Cette jalousie est très vieille en Italie. Du temps que le Conseil des dix gouvernait Venise, il avait rendu un décret relatif à l’art de la verrerie. On y trouve ce petit article : « Si un ouvrier transporte son art en pays étranger, au détriment de la république, il lui sera enjoint de revenir. S’il n’obéit pas, on mettra en prison les personnes qui lui tiennent de près. Si, malgré l’emprisonnement, il s’obstine à vouloir demeurer à l’étranger, on chargera un émissaire de le tuer. »

L’article finit toutefois par ces mots démens : « Après la mort de l’ouvrier, ses parens seront remis en liberté. »
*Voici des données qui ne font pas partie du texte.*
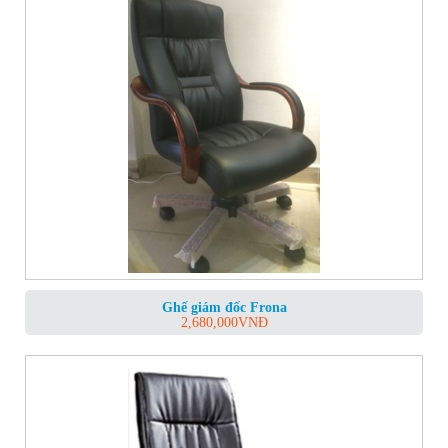
Ghế giám đốc Frona
2,680,000
VNĐ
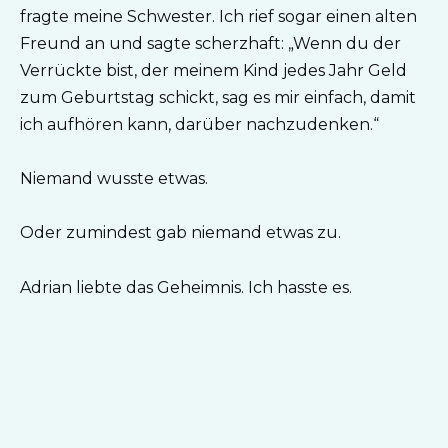
fragte meine Schwester. Ich rief sogar einen alten
Freund an und sagte scherzhaft: „Wenn du der
Verrückte bist, der meinem Kind jedes Jahr Geld
zum Geburtstag schickt, sag es mir einfach, damit
ich aufhören kann, darüber nachzudenken.“
Niemand wusste etwas.
Oder zumindest gab niemand etwas zu.
Adrian liebte das Geheimnis. Ich hasste es.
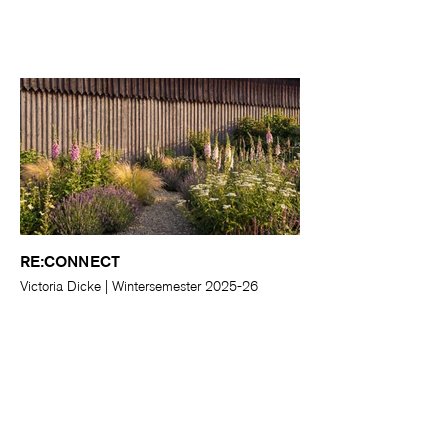
RE:CONNECT
Victoria Dicke | Wintersemester 2025-26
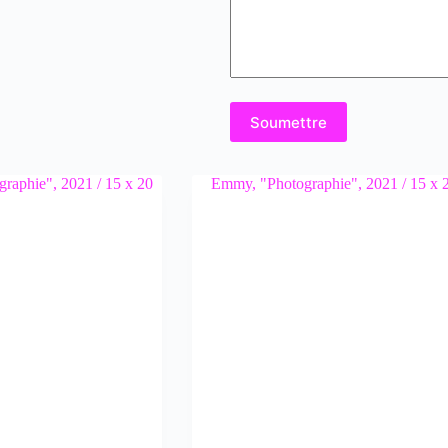
Soumettre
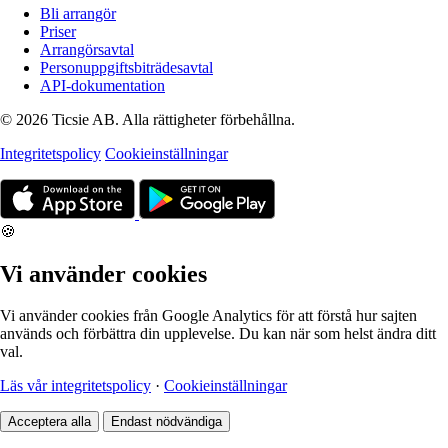
Bli arrangör
Priser
Arrangörsavtal
Personuppgiftsbiträdesavtal
API-dokumentation
© 2026 Ticsie AB. Alla rättigheter förbehållna.
Integritetspolicy
Cookieinställningar
🍪
Vi använder cookies
Vi använder cookies från Google Analytics för att förstå hur sajten
används och förbättra din upplevelse. Du kan när som helst ändra ditt
val.
Läs vår integritetspolicy
·
Cookieinställningar
Acceptera alla
Endast nödvändiga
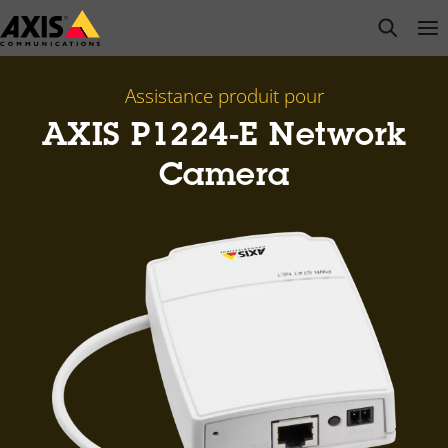
Passer
open s
Op
Clo
au
contenu
principal
Assistance produit pour
AXIS P1224-E Network
Camera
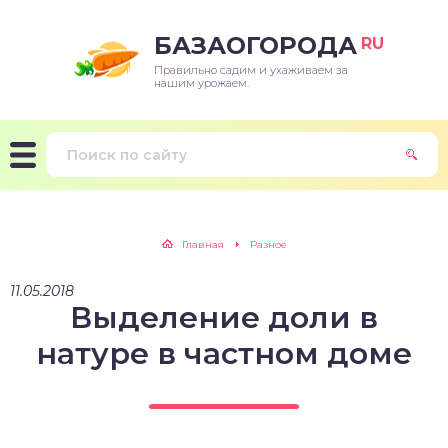
БАЗАОГОРОДА
RU
Правильно садим и ухаживаем за
нашим урожаем.
Главная
Разное
11.05.2018
Выделение доли в
натуре в частном доме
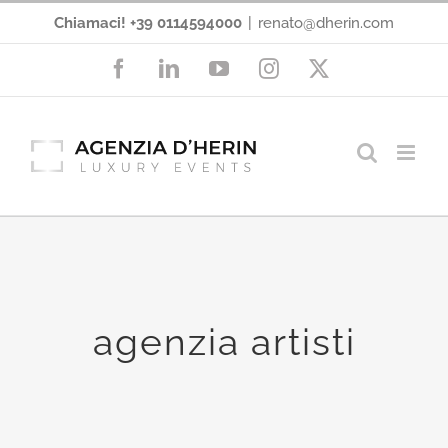
Salta
Chiamaci! +39 0114594000
|
renato@dherin.com
al
Facebook
LinkedIn
YouTube
Instagram
X
contenuto
agenzia artisti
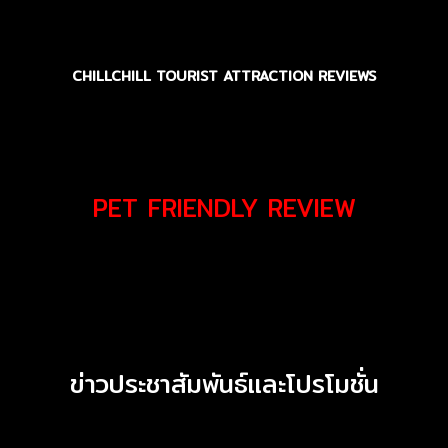
CHILLCHILL TOURIST ATTRACTION REVIEWS
PET FRIENDLY REVIEW
ไม่พบเนื้อหา
ข่าวประชาสัมพันธ์เเละโปรโมชั่น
Florence. — Comme on est déjà pris, à Florence, par cette vision des maisons jaunes, par cette nonchalance du paysage, des gens, des attitudes, des voix, par cette abondance de fleurs, toutes choses reposantes et exquises, et signes d’une contrée déjà méridionale ! J’ai retrouvé les petites marchandes au coin des rues, avec leurs paniers pleins d’œillets, de narcisses, d’héliotropes, de roses et d’une jolie variété de capucines à cœur noir. En cette saison tardive, pendant que les montagnes qui enveloppent la ville sont couvertes de neige, il y a une joie vive des yeux, pour une botte d’oseille qui passe. Mais la Florence des faubourgs est surtout belle de couleur. On n’y va guère, parce qu’on n’y trouve pas de monumens. Elle a sa poésie cependant. Les rues sont larges, pleines de poussière, bordées de maisons basses très blanches ou jaunes. Des verdures crues d’arbres verts pointent au-dessus des murs, dans les jardins fermés. Et puis, de temps à autre, ces boutiques de fruitiers que j’aime tant : une chambre étroite et profonde, toujours ouverte, une porte encadrée d’un feston de coloquintes d’or, des régimes de bananes pendus aux solives, des mannequins pleins de tomates, de noix, de raisins, d’oranges, de citrons, qui mêlent leur parfum à l’odeur de l’huile rance, une femme au milieu, assise, les épaules couvertes d’un châle rose, les yeux luisans dans la demi-ombre : tout au fond, l’étincelle d’une petite lampe brûlant devant une madone. Le matin, on voit s’arrêter là des charrettes longues, en forme de bateaux, peintes en rouge. Mon ami de France, l’officier, qui connaît bien l’Afrique, revient d’une course dans les quartiers suburbains. C’est la première fois qu’il voyage en Italie : « Oh ! me dit-il, il suffirait de cinq à six burnous, dans ces rues-là, pour se croire en Orient. Je comprends mieux pourquoi ils nous en veulent tant d’avoir pris Tunis. L’Orient commence ici ! »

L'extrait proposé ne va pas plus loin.